How To Interpret A Candlestick Chart

April 9, 2013
By Vlad Karpel

A Candlestick Chart is a tool used to mark the changes in the price of a security and facilitates investors and brokers in analyzing those changes for making buy or sell decisions. In this chart, price is the ultimate factor. Everything else takes a back seat.

In a Candlestick Chart, each candlestick represents the trading activity for each day. There will be one candlestick per day. The body of the candlestick extends between the open and close price. The bottom horizontal line of the body represents the open price while the top horizontal line represents the close price.


Protruding above or below the horizontal lines are “wicks” or “shadows” The lower shadow extends from the open price to the day’s lowest price while the higher shadow extends from the close price to the highest day’s price.

Color of the Candlestick Body

The candlestick is white or hollow when the close is higher than the open, indicating buying pressure, and black or filled when the close is lower than the open, indicating selling pressure.

Size of the Candlestick Body

The size of the body depends on the gap between the open price and the close price. The longer the candlestick, the more intense is the buying or selling pressure. Conversely, a smaller candlestick indicates little price movement, low interest on the stocks and consolidation.

Length of the Shadows

The upper shadow represents session high and lower shadows the session low. Candlesticks with long shadows show that prices went way above/below  open and close. On the other hand, candlesticks with shorter shadows signify that trading activity was concentrated just near the open and close.
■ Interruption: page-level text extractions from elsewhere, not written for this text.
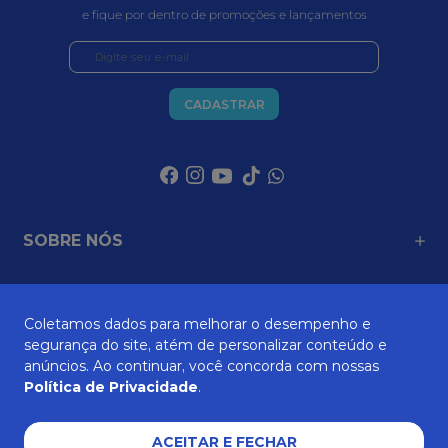
e fique por dentro de promoções e lançamentos
CADASTRAR
SOBRE NÓS
ATENDIMENTO
Coletamos dados para melhorar o desempenho e
segurança do site, atém de personalizar conteúdo e
anúncios. Ao continuar, você concorda com nossas
Política de Privacidade
.
AJUDA E SUPORTE
ACEITAR E FECHAR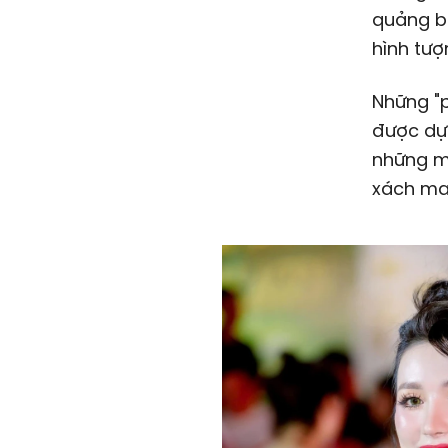
quảng bá
hình tượ
Những "p
được dựn
những m
xách ma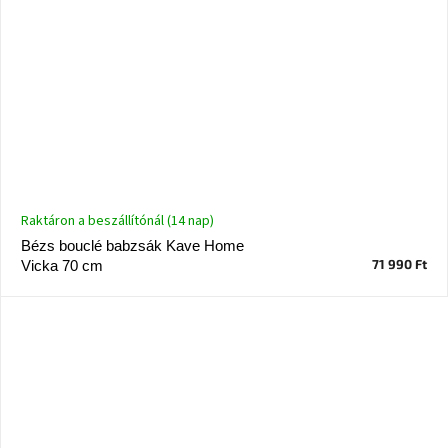
Raktáron a beszállítónál (14 nap)
Bézs bouclé babzsák Kave Home
71 990 Ft
Vicka 70 cm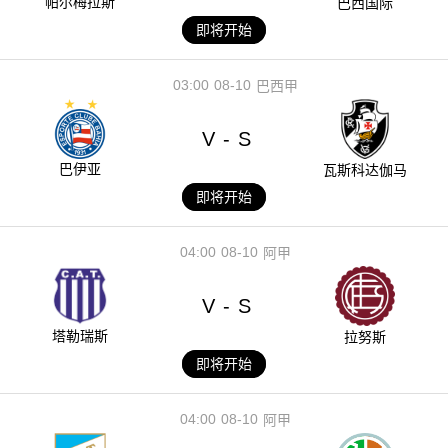
帕尔梅拉斯
巴西国际
即将开始
03:00
08-10
巴西甲
V
S
-
巴伊亚
瓦斯科达伽马
即将开始
04:00
08-10
阿甲
V
S
-
塔勒瑞斯
拉努斯
即将开始
04:00
08-10
阿甲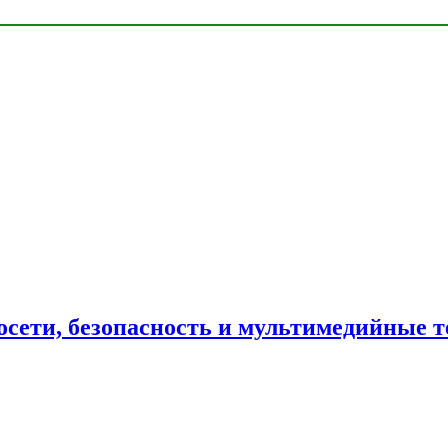
сети, безопасность и мультимедийные т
For example, a short body atop a long lower shadow indicates that sellers dominated trading for part of the day before conceding to buyers later in the session.
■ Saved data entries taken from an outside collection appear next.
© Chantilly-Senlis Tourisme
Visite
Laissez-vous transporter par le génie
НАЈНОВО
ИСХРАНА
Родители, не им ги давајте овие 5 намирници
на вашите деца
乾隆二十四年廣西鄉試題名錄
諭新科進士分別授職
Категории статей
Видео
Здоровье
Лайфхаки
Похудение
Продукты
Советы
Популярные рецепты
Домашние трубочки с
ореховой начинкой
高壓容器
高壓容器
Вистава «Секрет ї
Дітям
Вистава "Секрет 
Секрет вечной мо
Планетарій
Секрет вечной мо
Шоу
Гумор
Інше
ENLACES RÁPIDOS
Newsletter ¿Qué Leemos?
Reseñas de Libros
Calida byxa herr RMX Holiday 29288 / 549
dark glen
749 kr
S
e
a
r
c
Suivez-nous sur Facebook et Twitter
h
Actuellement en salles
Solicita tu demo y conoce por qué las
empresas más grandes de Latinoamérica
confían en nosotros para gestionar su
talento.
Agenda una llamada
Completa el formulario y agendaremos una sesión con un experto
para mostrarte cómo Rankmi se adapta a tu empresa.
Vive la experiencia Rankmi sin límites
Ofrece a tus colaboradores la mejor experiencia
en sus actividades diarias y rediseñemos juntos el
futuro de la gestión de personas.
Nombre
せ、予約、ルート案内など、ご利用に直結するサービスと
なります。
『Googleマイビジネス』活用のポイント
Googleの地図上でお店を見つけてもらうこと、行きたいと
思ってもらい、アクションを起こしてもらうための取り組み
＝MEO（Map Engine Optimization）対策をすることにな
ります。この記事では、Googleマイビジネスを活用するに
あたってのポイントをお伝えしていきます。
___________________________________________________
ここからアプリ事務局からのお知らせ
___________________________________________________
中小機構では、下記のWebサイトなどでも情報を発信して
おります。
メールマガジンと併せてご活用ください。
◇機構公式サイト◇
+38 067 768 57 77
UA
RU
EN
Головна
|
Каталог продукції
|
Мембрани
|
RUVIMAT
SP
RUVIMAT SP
Conversely, a short body below a long upper shadow goes to show that buyers were in control during the session, and bid prices higher. However, sellers later pulled prices down and the weak close created a long upper shadow.


When the open and close prices are almost the same, a Doji is formed. The candlestick now looks like a cross. A Doji normally indicates a standoff where buying pressure or selling pressure failed to dominate one another. After a drastic advance, the Doji may serve as a signal that the buying pressure or selling pressure that has caused the advance might have already reached its peak and a change in the price’s direction may be imminent.


When a candlestick does not have upper and lower shadows, it is a Marubozu. A Marubozu (depending on the color) indicates that either the buyers or the sellers had complete control of the price.


Mastering how to interpret the Candlestick Chart will not only lead you to a smoother path in your investment career, it will also allow you to face the future without fear that your financial status might be incinerated.